:: Task inputs ::
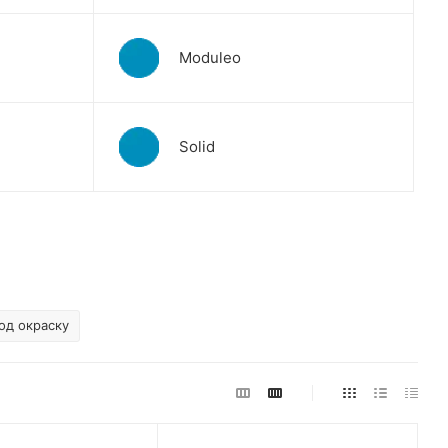
Moduleo
Solid
од окраску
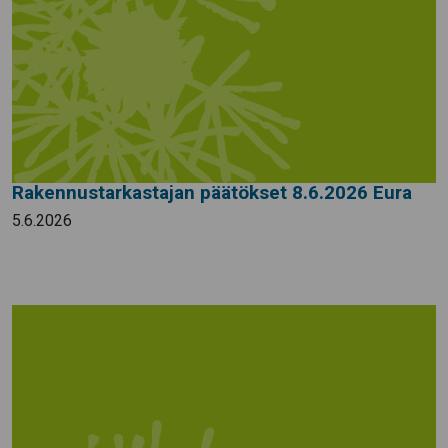
Rakennustarkastajan päätökset 8.6.2026 Eura
5.6.2026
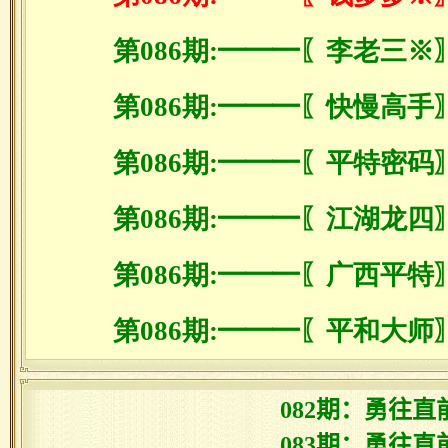
第086期:━━━〖李老三※
第086期:━━━〖快慢高手
第086期:━━━〖平特密码
第086期:━━━〖江湖龙四
第086期:━━━〖广西平特
第086期:━━━〖平和大师
082期：勇往直
083期：勇往直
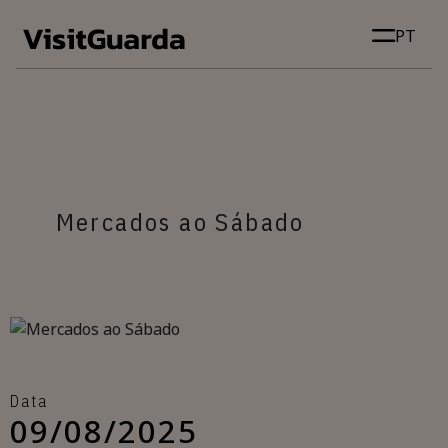
Skip to main content
PT
Mercados ao Sábado
Data
09/08/2025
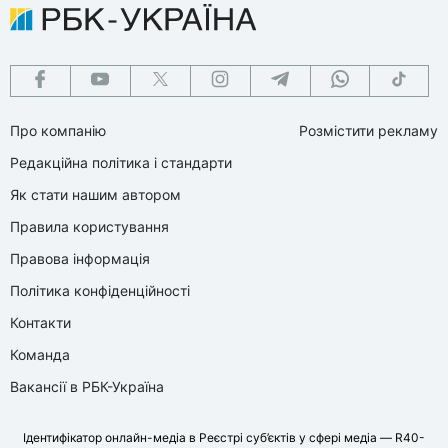
Про компанію
Розмістити рекламу
Редакційна політика і стандарти
Як стати нашим автором
Правила користування
Правова інформація
Політика конфіденційності
Контакти
Команда
Вакансії в РБК-Україна
Ідентифікатор онлайн-медіа в Реєстрі суб’єктів у сфері медіа — R40-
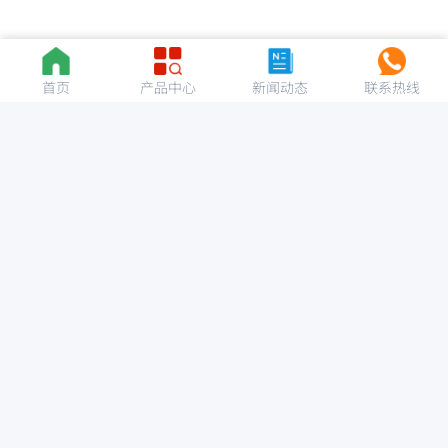
首页
产品中心
新闻动态
联系热线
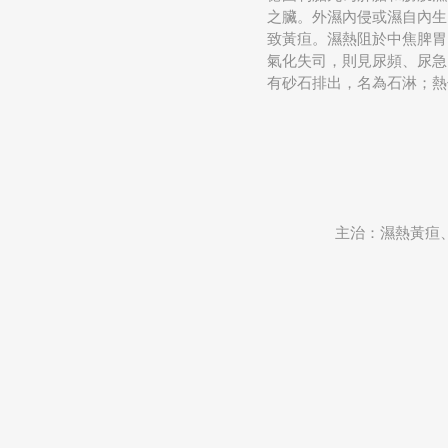
之臟。外濕內侵或濕自內生
致黃疸。濕熱阻於中焦脾胃
氣化失司，則見尿頻、尿急
有砂石排出，名為石淋；熱
主治：濕熱黃疸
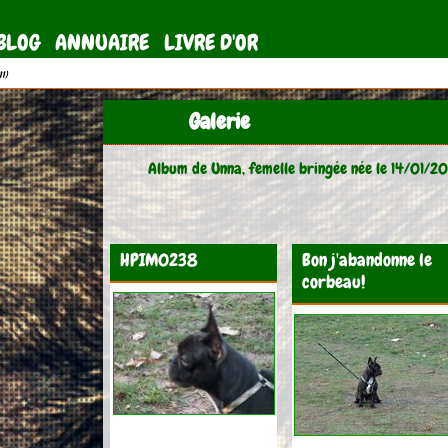
BLOG
ANNUAIRE
LIVRE D'OR
11)
Galerie
Album de Unna, femelle bringée née le 14/01/20
HPIM0238
Bon j'abandonne le
corbeau!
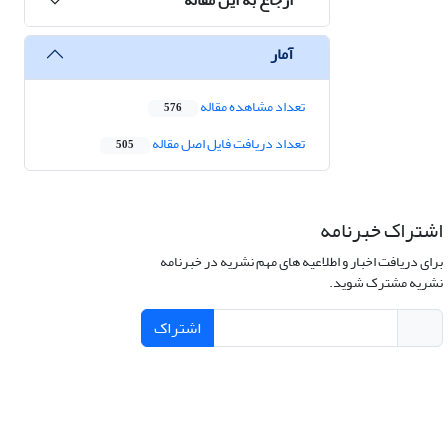
آمار
تعداد مشاهده مقاله
576
تعداد دریافت فایل اصل مقاله
505
اشتراک خبرنامه
برای دریافت اخبار و اطلاعیه های مهم نشریه در خبرنامه
نشریه مشترک شوید.
اشتراک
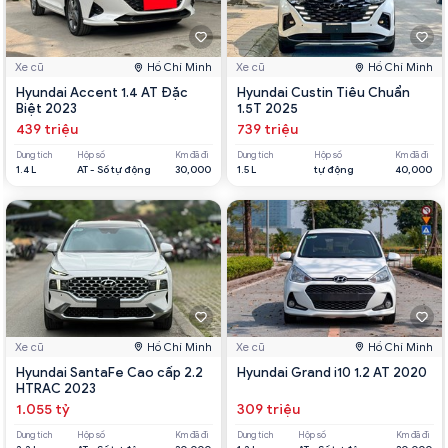
Xe cũ
Hồ Chí Minh
Xe cũ
Hồ Chí Minh
Hyundai Accent 1.4 AT Đặc
Hyundai Custin Tiêu Chuẩn
Biệt 2023
1.5T 2025
439 triệu
739 triệu
Dung tích
Hộp số
Km đã đi
Dung tích
Hộp số
Km đã đi
1.4 L
AT - Số tự động
30,000
1.5 L
tự động
40,000
Xe cũ
Hồ Chí Minh
Xe cũ
Hồ Chí Minh
Hyundai SantaFe Cao cấp 2.2
Hyundai Grand i10 1.2 AT 2020
HTRAC 2023
1.055 tỷ
309 triệu
Dung tích
Hộp số
Km đã đi
Dung tích
Hộp số
Km đã đi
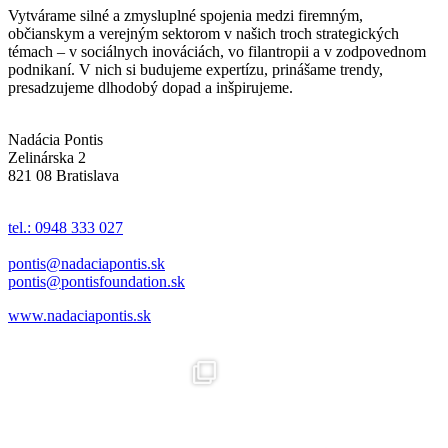
Vytvárame silné a zmysluplné spojenia medzi firemným,
občianskym a verejným sektorom v našich troch strategických
témach – v sociálnych inováciách, vo filantropii a v zodpovednom
podnikaní. V nich si budujeme expertízu, prinášame trendy,
presadzujeme dlhodobý dopad a inšpirujeme.
Nadácia Pontis
Zelinárska 2
821 08 Bratislava
tel.: 0948 333 027
pontis@nadaciapontis.sk
pontis@pontisfoundation.sk
www.nadaciapontis.sk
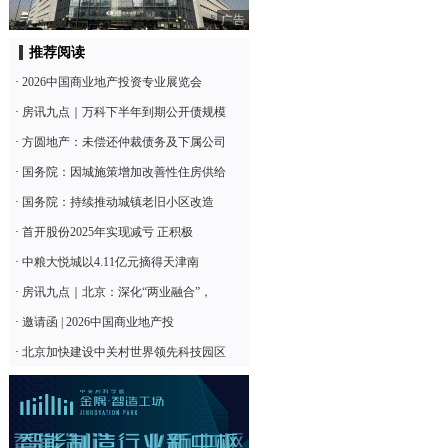
广告
推荐阅读
·
2026中国商业地产投资专业展览会
·
房讯九点｜万科下半年到期公开债规模
·
方圆地产：未偿还仲裁债务及下属公司
·
国务院：因城施策增加改善性住房供给
·
国务院：持续推动城镇老旧小区改造
·
首开股份2025年实现减亏 正积极
·
中粮大悦城以4.11亿元摘得天津南
·
房讯九点｜北京：深化“两业融合”，
·
邀请函 | 2026中国商业地产投
·
北京加快建设中关村世界领先科技园区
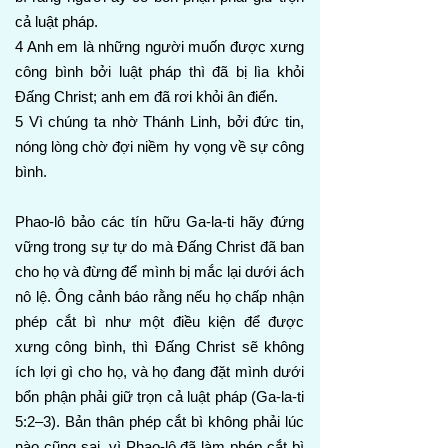
cả luật pháp.
4 Anh em là những người muốn được xưng
công bình bởi luật pháp thì đã bị lìa khỏi
Đấng Christ; anh em đã rơi khỏi ân điển.
5 Vì chúng ta nhờ Thánh Linh, bởi đức tin,
nóng lòng chờ đợi niềm hy vọng về sự công
bình.
Phao-lô bảo các tín hữu Ga-la-ti hãy đứng
vững trong sự tự do mà Đấng Christ đã ban
cho họ và đừng để mình bị mắc lại dưới ách
nô lệ. Ông cảnh báo rằng nếu họ chấp nhận
phép cắt bì như một điều kiện để được
xưng công bình, thì Đấng Christ sẽ không
ích lợi gì cho họ, và họ đang đặt mình dưới
bổn phận phải giữ trọn cả luật pháp (Ga-la-ti
5:2–3). Bản thân phép cắt bì không phải lúc
nào cũng sai, vì Phao-lô đã làm phép cắt bì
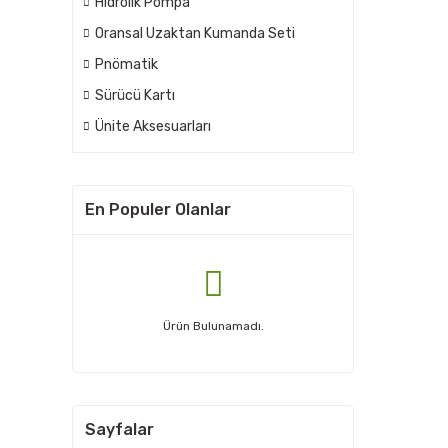
Hidrolik Pompa
Oransal Uzaktan Kumanda Seti
Pnömatik
Sürücü Kartı
Ünite Aksesuarları
En Populer Olanlar
Ürün Bulunamadı.
Sayfalar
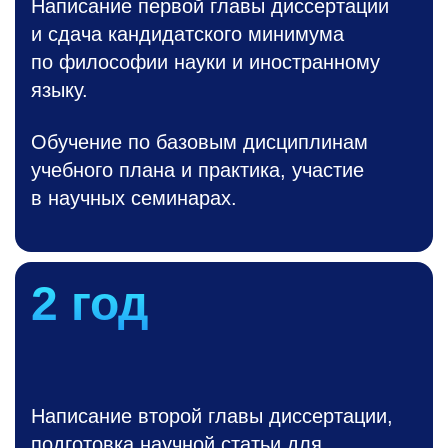
Написание первой главы диссертации
и сдача кандидатского минимума
по философии науки и иностранному
языку.
Обучение по базовым дисциплинам
учебного плана и практика, участие
в научных семинарах.
2 год
Написание второй главы диссертации,
подготовка научной статьи для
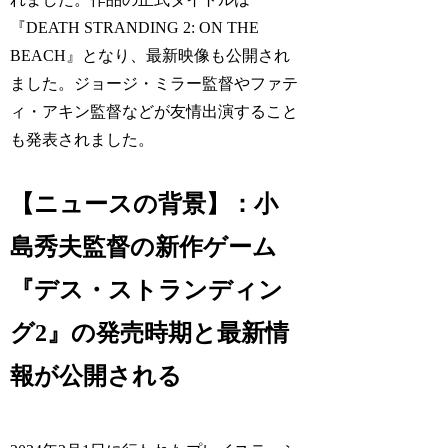
『DEATH STRANDING 2: ON THE
BEACH』となり、最新映像も公開され
ました。ジョージ・ミラー監督やファテ
ィ・アキン監督などが友情出演すること
も発表されました。
【ニュースの背景】：小
島秀夫監督の新作ゲーム
『デス・ストランディン
グ2』の発売時期と最新情
報が公開される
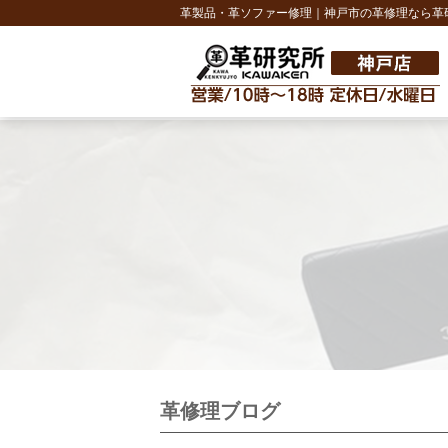
革製品・革ソファー修理｜神戸市の革修理なら革
革修理ブログ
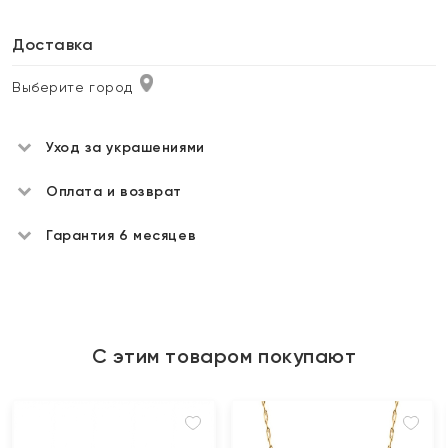
Доставка
Выберите город
Уход за украшениями
Оплата и возврат
Гарантия 6 месяцев
С этим товаром покупают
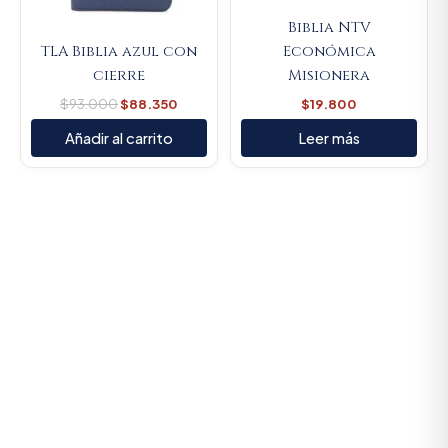
Biblia NTV
TLA Biblia azul con
Económica
cierre
Misionera
$
93.000
$
88.350
$
19.800
Añadir al carrito
Leer más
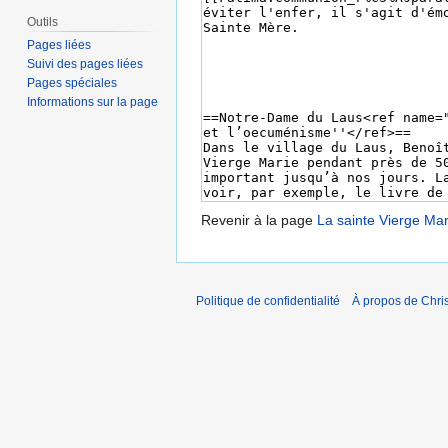
Outils
Pages liées
Suivi des pages liées
Pages spéciales
Informations sur la page
Revenir à la page
La sainte Vierge Ma
Politique de confidentialité
À propos de Chris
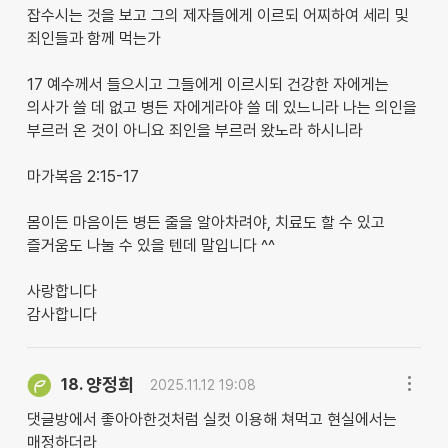
잡수시는 것을 보고 그의 제자들에게 이르되 어찌하여 세리 및
죄인들과 함께 먹는가
17 예수께서 들으시고 그들에게 이르시되 건강한 자에게는
의사가 쓸 데 없고 병든 자에게라야 쓸 데 있느니라 나는 의인을
부르러 온 것이 아니요 죄인을 부르러 왔노라 하시니라
마가복음 2:15-17
몸이든 마음이든 병든 줄을 알아차려야, 치료도 할 수 있고
즐거움도 나눌 수 있을 텐데 말입니다 ^^
사랑합니다
감사합니다
양정희
18.
2025.11.12 19:08
댓글방에서 좋아아한것처럼 실컷 이용해 쳐먹고 현실에서는
매정하더라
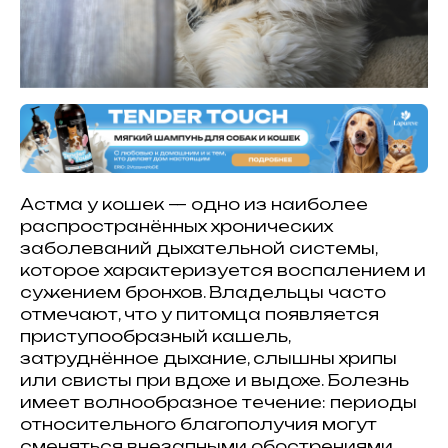
Астма у кошек — одно из наиболее
распространённых хронических
заболеваний дыхательной системы,
которое характеризуется воспалением и
сужением бронхов. Владельцы часто
отмечают, что у питомца появляется
приступообразный кашель,
затруднённое дыхание, слышны хрипы
или свисты при вдохе и выдохе. Болезнь
имеет волнообразное течение: периоды
относительного благополучия могут
сменяться внезапными обострениями,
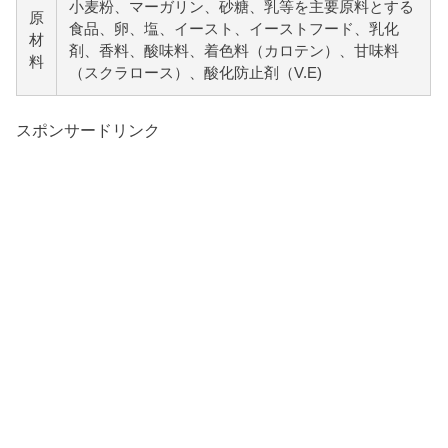
小麦粉、マーガリン、砂糖、乳等を主要原料とする
原
食品、卵、塩、イースト、イーストフード、乳化
材
剤、香料、酸味料、着色料（カロテン）、甘味料
料
（スクラロース）、酸化防止剤（V.E)
スポンサードリンク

:: Directions for this task ::
Stop at the line containing "Розмістити рекламу" and include it. Everything from the first line of the material up to there is to be repeated exactly, leaving out pictures.

:: Answer section ::
Moduleo
Solid
од окраску
Rakennustarkastajan päätökset 8.6.2026 Eura
5.6.2026
第086期:━━━〖李老三※
第086期:━━━〖快慢高手
第086期:━━━〖平特密码
第086期:━━━〖江湖龙四
第086期:━━━〖广西平特
第086期:━━━〖平和大师
082期：勇往直
083期：勇往直
Skip to main content
PT
Mercados ao Sábado
Data
09/08/2025
Про компанію
Розмістити рекламу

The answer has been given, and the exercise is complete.